The study showed slightly different risks for civilians, perhaps because there were fewer total cancers in this group and perhaps because of their different patterns of exposure. Those who worked or lived at Camp Lejeune over the study period had at least a 20% higher risk of all myeloid cancers, including polycythemia vera, certain kinds of lung cancer and female ductal breast cancer. There was an elevated trend for oral cancers, thyroid cancer, acute myelogenous leukemia, disorders of the blood, B-cell lymphomas and a certain kind of bladder cancer called nonpapillary transitional cell bladder carcinoma.

The sweeping study tracked the fates of more than 400,000 service members and others who were stationed at either Camp Lejeune or Camp Pendleton between October 1972 and December 1985 and known to be alive in 1996. The water at Camp Pendleton wasn’t known to be contaminated during the years of the study.

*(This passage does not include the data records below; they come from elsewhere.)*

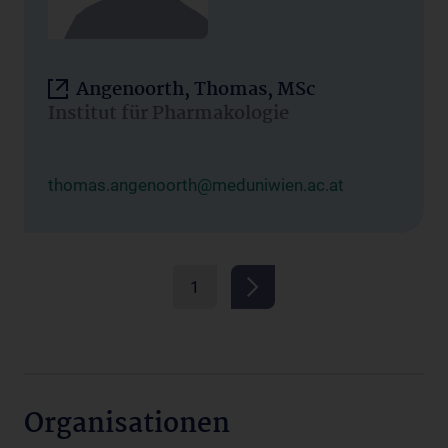
Angenoorth, Thomas, MSc
Institut für Pharmakologie
thomas.angenoorth@meduniwien.ac.at
1
Organisationen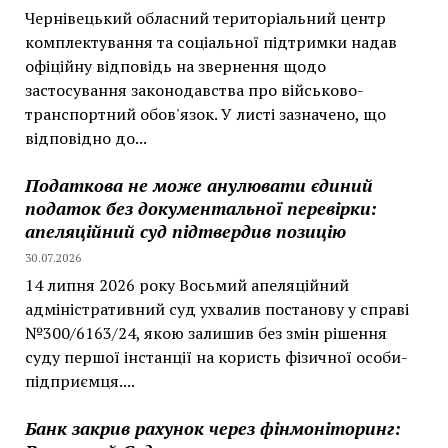
Чернівецький обласний територіальний центр
комплектування та соціальної підтримки надав
офіційну відповідь на звернення щодо
застосування законодавства про військово-
транспортний обов'язок. У листі зазначено, що
відповідно до...
Податкова не може анулювати єдиний
податок без документальної перевірки:
апеляційний суд підтвердив позицію
30.07.2026
14 липня 2026 року Восьмий апеляційний
адміністративний суд ухвалив постанову у справі
№300/6163/24, якою залишив без змін рішення
суду першої інстанції на користь фізичної особи-
підприємця....
Банк закрив рахунок через фінмоніторинг: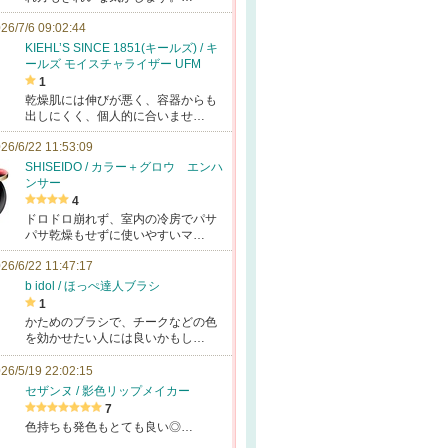
26/7/6 09:02:44
KIEHL’S SINCE 1851(キールズ) / キ
ールズ モイスチャライザー UFM
1
乾燥肌には伸びが悪く、容器からも
出しにくく、個人的に合いませ…
26/6/22 11:53:09
SHISEIDO / カラー＋グロウ エンハ
ンサー
4
ドロドロ崩れず、室内の冷房でパサ
パサ乾燥もせずに使いやすいマ…
26/6/22 11:47:17
b idol / ほっぺ達人ブラシ
1
かためのブラシで、チークなどの色
を効かせたい人には良いかもし…
26/5/19 22:02:15
セザンヌ / 影色リップメイカー
7
色持ちも発色もとても良い◎…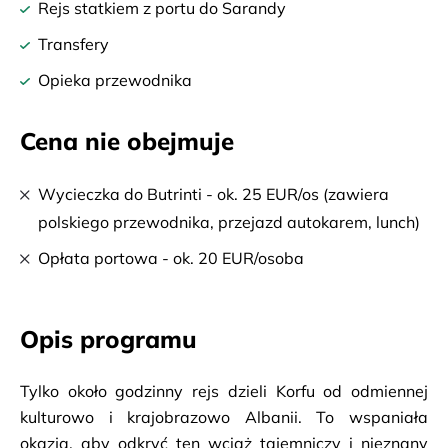
Rejs statkiem z portu do Sarandy
Transfery
Opieka przewodnika
Cena nie obejmuje
Wycieczka do Butrinti - ok. 25 EUR/os (zawiera
polskiego przewodnika, przejazd autokarem, lunch)
Opłata portowa - ok. 20 EUR/osoba
Opis programu
Tylko około godzinny rejs dzieli Korfu od odmiennej 
kulturowo i krajobrazowo Albanii. To wspaniała 
okazja, aby odkryć ten wciąż tajemniczy i nieznany 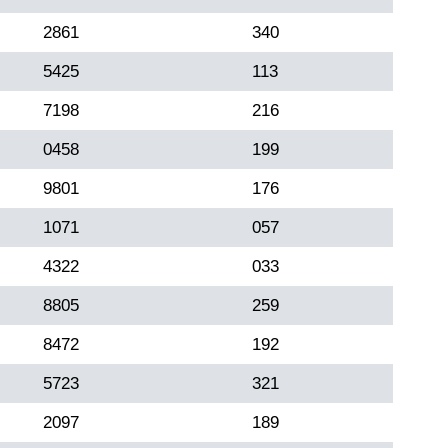
2861
340
5425
113
7198
216
0458
199
9801
176
1071
057
4322
033
8805
259
8472
192
5723
321
2097
189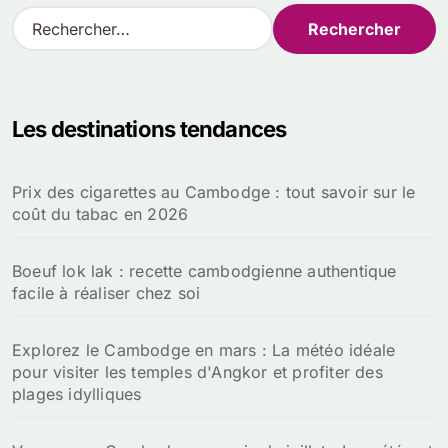
R
e
c
h
e
Les destinations tendances
r
c
h
Prix des cigarettes au Cambodge : tout savoir sur le
e
coût du tabac en 2026
r
:
Boeuf lok lak : recette cambodgienne authentique
facile à réaliser chez soi
Explorez le Cambodge en mars : La météo idéale
pour visiter les temples d'Angkor et profiter des
plages idylliques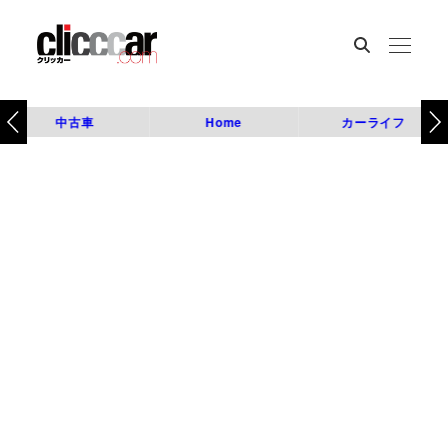
中古車
Home
カーライフ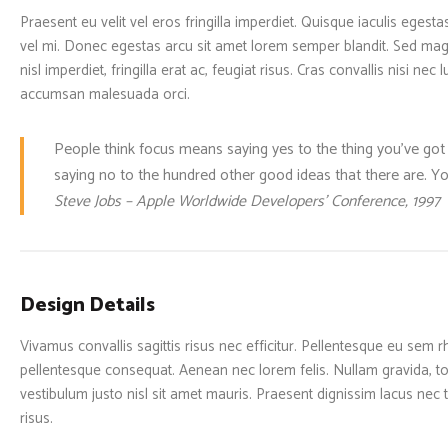
Praesent eu velit vel eros fringilla imperdiet. Quisque iaculis eges
vel mi. Donec egestas arcu sit amet lorem semper blandit. Sed magn
nisl imperdiet, fringilla erat ac, feugiat risus. Cras convallis nisi nec 
accumsan malesuada orci.
People think focus means saying yes to the thing you’ve got t
saying no to the hundred other good ideas that there are. You
Steve Jobs – Apple Worldwide Developers’ Conference, 1997
Design Details
Vivamus convallis sagittis risus nec efficitur. Pellentesque eu sem r
pellentesque consequat. Aenean nec lorem felis. Nullam gravida, to
vestibulum justo nisl sit amet mauris. Praesent dignissim lacus nec te
risus.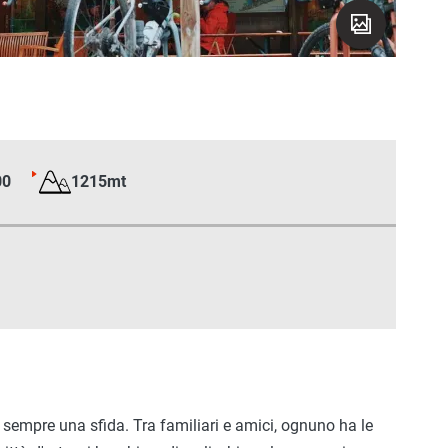
00
1215mt
 sempre una sfida. Tra familiari e amici, ognuno ha le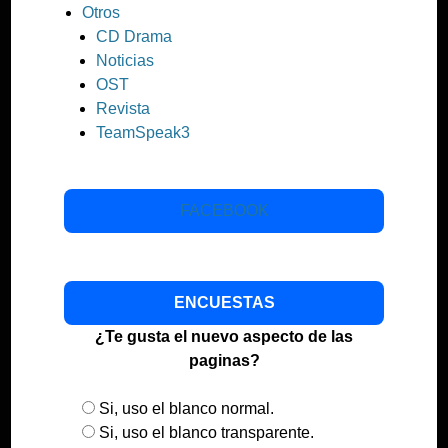
Otros
CD Drama
Noticias
OST
Revista
TeamSpeak3
FACEBOOK
ENCUESTAS
¿Te gusta el nuevo aspecto de las
paginas?
Si, uso el blanco normal.
Si, uso el blanco transparente.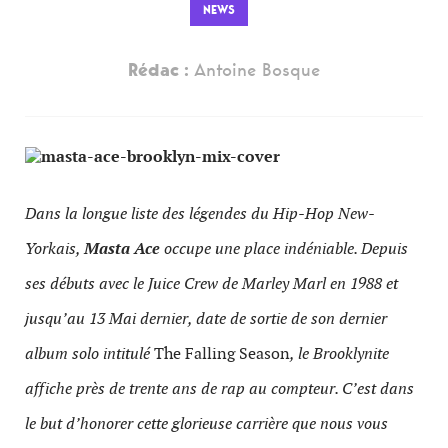
NEWS
Rédac :
Antoine Bosque
Dans la longue liste des légendes du Hip-Hop New-
Yorkais,
Masta Ace
occupe une place indéniable. Depuis
ses débuts avec le Juice Crew de Marley Marl en 1988 et
jusqu’au 13 Mai dernier, date de sortie de son dernier
album solo intitulé
The Falling Season
, le Brooklynite
affiche près de trente ans de rap au compteur. C’est dans
le but d’honorer cette glorieuse carrière que nous vous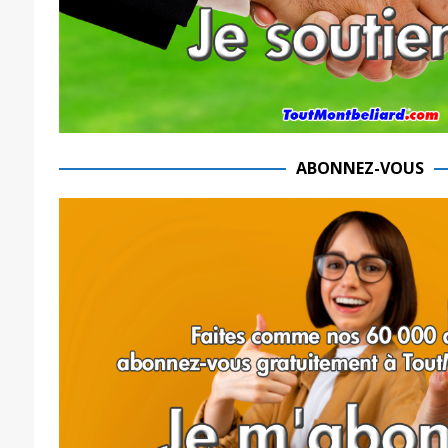
ABONNEZ-VOUS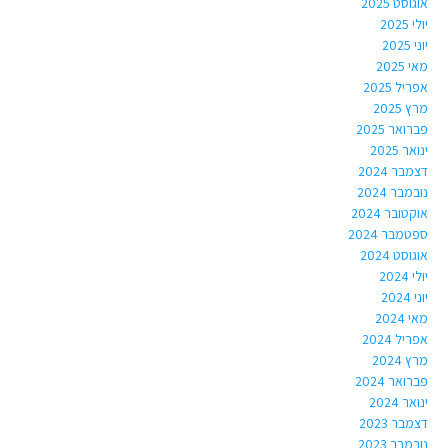
אוגוסט 2025
יולי 2025
יוני 2025
מאי 2025
אפריל 2025
מרץ 2025
פברואר 2025
ינואר 2025
דצמבר 2024
נובמבר 2024
אוקטובר 2024
ספטמבר 2024
אוגוסט 2024
יולי 2024
יוני 2024
מאי 2024
אפריל 2024
מרץ 2024
פברואר 2024
ינואר 2024
דצמבר 2023
נובמבר 2023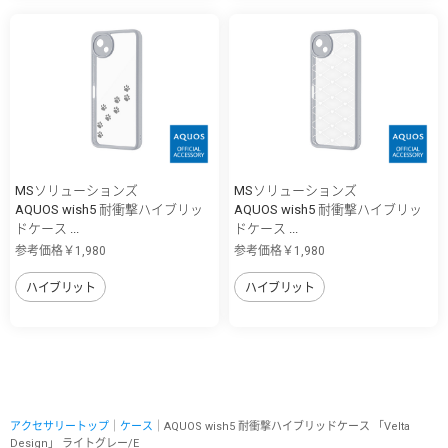
MSソリューションズ
MSソリューションズ
AQUOS wish5 耐衝撃ハイブリッ
AQUOS wish5 耐衝撃ハイブリッ
ドケース ...
ドケース ...
参考価格￥1,980
参考価格￥1,980
ハイブリット
ハイブリット
アクセサリートップ
｜
ケース
｜AQUOS wish5 耐衝撃ハイブリッドケース 「Velta
Design」 ライトグレー/E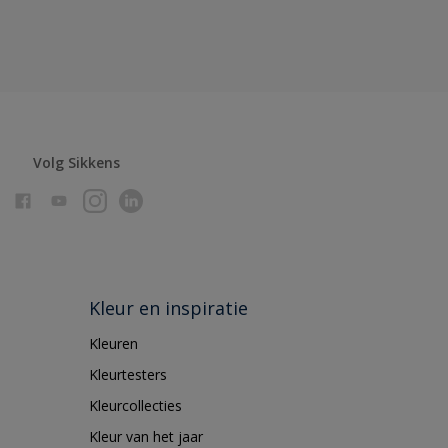
Volg Sikkens
Kleur en inspiratie
Kleuren
Kleurtesters
Kleurcollecties
Kleur van het jaar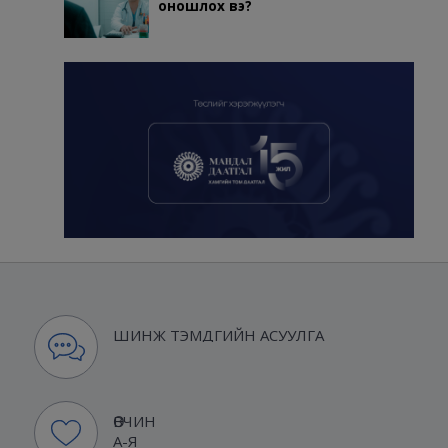
оношлох вэ?
ШИНЖ ТЭМДГИЙН АСУУЛГА
ӨВЧИН
А-Я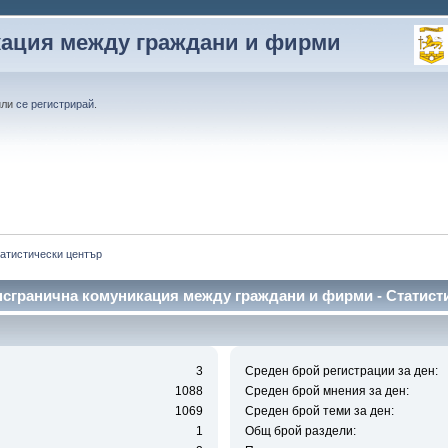
кация между граждани и фирми
или
се регистрирай
.
атистически център
нсгранична комуникация между граждани и фирми - Статист
3
Среден брой регистрации за ден:
1088
Среден брой мнения за ден:
1069
Среден брой теми за ден:
1
Общ брой раздели:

Comparing the fates of military members on two different bases gave the researchers an apples-to-apples comparison group because it addressed a bias called the healthy veteran effect: Service members tend to be healthier and get more physicals and checkups than members of the general population.

People in the study were, on average, about 35 at the time they were living on the bases and around 57 when the study’s follow-up ended. People were followed for about 20 years, on average.

Researchers used the prevalence of other non-cancer conditions, including chronic obstructive pulmonary disease or COPD and chronic liver disease, to tease out the effects of two habits that contribute to the risk of cancer – smoking and drinking – in their data.

Another factor that makes the study especially strong is that the researchers were able to get permission from cancer registries in all states and territories to share their data, something they believe has never been done before.

“This cancer study is remarkable in in many ways, including that it is one of the largest cancer incidence cohort studies in the United States, having relied on cancer registry data from all 50 states,” Bernstein said.

In addition to its utility for people connected to Camp Lejeune, researchers said the data would shed light on the cancer risk related to exposure to these chemicals in other contexts.

Bernstein said the study underscores the importance for people who spent time at Camp Lejeune during the years of contamination to be aware of their exposure and get regular cancer screenings.

“I think they need to make sure that they have routine visits with their medical providers and do appropriate screenings,” he said.